“Good Heavens! am I reduced to this?” said Lady Delacour: “she thinks that she has me in her power. No; I can die without her: I have but a short time to live—I will not live a slave. Let the woman betray me, if she will. Follow her this moment, my dear generous friend; tell her never to come into this room again: take this pocket-book, pay her whatever is due to her in the first place, and give her fifty guineas—observe!—not as a bribe, but as a reward.”

It was a delicate and difficult commission. Belinda found Marriott at first incapable of listening to reason. “I am sure there is nobody in the world that would treat me and my macaw in this manner, except my lady,” cried she; “and somebody must have set her against me, for it is not natural to her: but since she can’t bear me about her any longer, ‘tis time I should be gone.”

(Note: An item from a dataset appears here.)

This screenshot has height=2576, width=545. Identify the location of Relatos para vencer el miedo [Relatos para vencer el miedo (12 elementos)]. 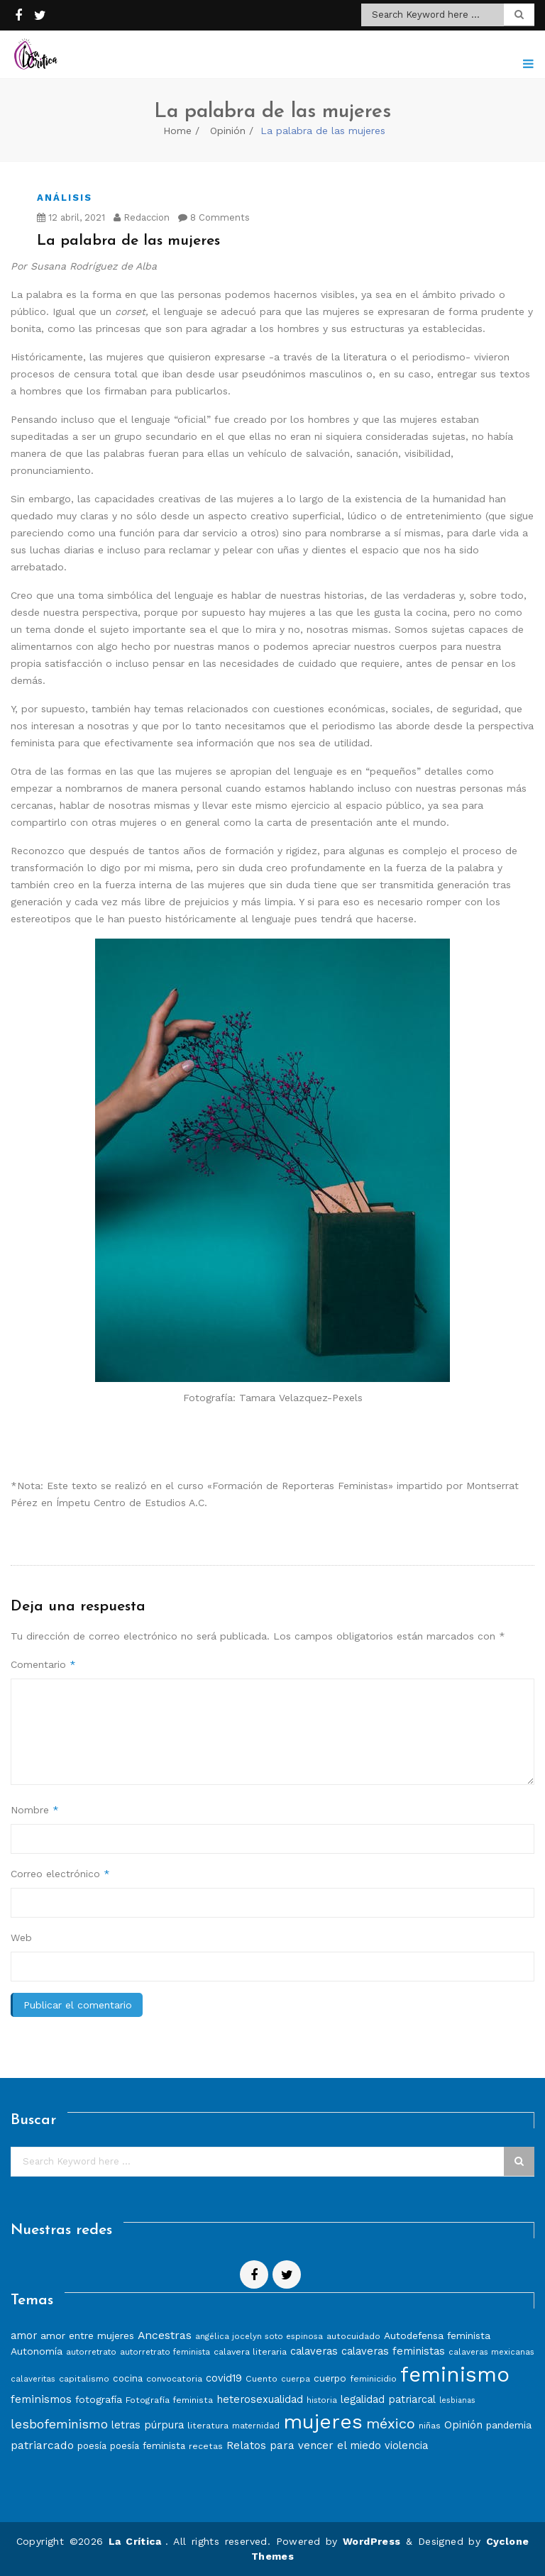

“The only thing of which Lady Delacour complained was the noise of this macaw,” said Belinda; “it was a pretty bird—how long have you had it?”

“Scarcely a month,” said Marriott, sobbing.

“And how long have you lived with your lady?”

“Six years!—And to part with her after all!—”

“And for the sake of a macaw! And at a time when your lady is so much in want of you, Marriott! You know she cannot live long, and she has much to suffer before she dies, and if you leave her, and if in a fit of passion you betray the confidence she has placed in you, you will reproach yourself for it ever afterward. This bird—or all the birds in the world—will not be able to console you; for you are of an affectionate disposition, I know, and sincerely attached to your poor lady.”

“That I am!—and to betray her!—Oh, Miss Portman, I would sooner cut off my hand than do it. And I have been tried more than my lady knows of, or you either, for Mr. Champfort, who is the greatest mischief-maker in the world, and is the cause, by not shutting the door, of all this dilemma; for now, ma’am, I’m convinced, by the tenderness of your speaking, that you are not the enemy to me I supposed, and I beg your pardon; but I was going to say that Mr. Champfort, who saw the fracas between my lord and me, about the key and the door, the night of my lady’s accident, has whispered it about at Lady Singleton’s and every where—Mrs. Luttridge’s maid, ma’am, who is my cousin, has pestered me with so many questions and offers, from Mrs. Luttridge and Mrs. Freke, of any money, if I would only tell who was in the boudoir—and I have always answered, nobody—and I defy them to get any thing out of me. Betray my lady! I’d sooner cut my tongue out this minute! Can she have such a base opinion of me, or can you, ma’am?”

“No, indeed, I am convinced that you are incapable of betraying her, Marriott; but in all probability after you have left her——”

“If my lady would let me keep my macaw,” interrupted Marriott, “I should never think of leaving her.”